Kitesurfen lernen
Die Freunde des Kitesurfens betreiben die wohl komplexeste aller Surfdisziplinen. Beim Kitesurfen lernen kommt es nicht nur darauf an, über eine perfekte Körperbeherrschung zu verfügen, sondern auch die Gezeiten richtig einschätzen zu können, was insbesondere für den Wind gilt. Fehleinschätzungen bezüglich der Windrichtung oder –stärke können beim Kitesurfen verheerende Folgen haben. Kitesurfen ist am ehesten als Kombination aus Windsurfen, Wasserski und Drachenfliegen zu bezeichnen. Der Surfer lässt sich auf einem Surfbrett stehend von einem Lenkdrachen über das Wasser ziehen, was besonders hohe Geschwindigkeiten und Sprünge ermöglicht.

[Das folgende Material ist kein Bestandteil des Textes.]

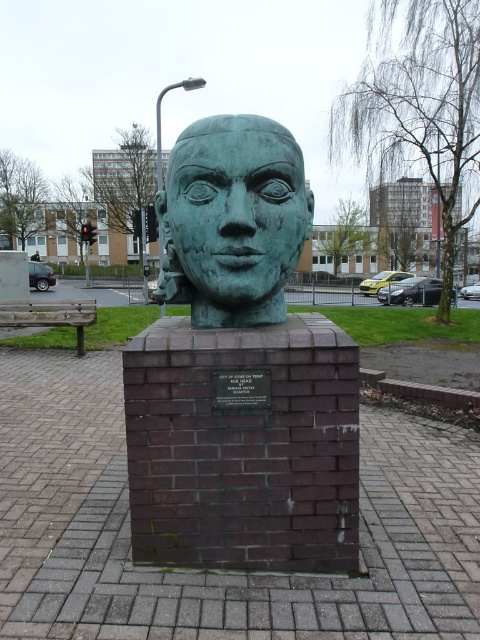 Question: Which object is farther from the camera taking this photo?

Choices:
 (A) green patina stone head at center
 (B) green patina head at center

Answer: (B)

Question: Among these objects, which one is farthest from the camera?

Choices:
 (A) green patina head at center
 (B) green patina stone head at center

Answer: (A)

Question: Observing the image, what is the correct spatial positioning of green patina stone head at center in reference to green patina head at center?

Choices:
 (A) above
 (B) below

Answer: (B)

Question: Is green patina stone head at center below green patina head at center?

Choices:
 (A) no
 (B) yes

Answer: (B)

Question: Can you confirm if green patina stone head at center is positioned to the left of green patina head at center?

Choices:
 (A) no
 (B) yes

Answer: (A)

Für Einsteiger, die noch nie etwas mit Surfen zu tun hatten, eignet sich das Kitesurfen nicht. Eine gewisse Grundausbildung im Windsurfen oder Wellenreiten sollte auf jeden Fall vorhanden sein, bevor das Kitesurfen erlernt wird. Zu Beginn sollte die Wahl auf einen kleineren Drachen fallen, da diese Modelle dem Wind weniger Angriffsfläche bieten und dadurch leichter zu kontrollieren sind. Auch wenn das Kitesurfen etwas schwieriger zu lernen ist als das Wellenreiten, so bietet diese Surfdisziplin den Vorteil, dass die auch in Deutschland fast überall ausgeübt werden kann. Besonders die Küsten an der Nord- und Ostsee eignen sich sehr gut, um das Kitesurfen zu lernen.
Das Kitesurfen hat seinen Ursprung – wie sollte es anders sein – in den USA bzw. auf Hawaii. Seinen Weg über den Atlantik nach Europa fand das Kitesurfen in den Jahren vor der Jahrtausendwende und löste besonders in Deutschland einen regelrechten Boom aus. Nicht zuletzt aus diesem Grund gibt es hierzulande inzwischen sehr viele Surfschulen, die Kurse im Kitesurfen anbieten.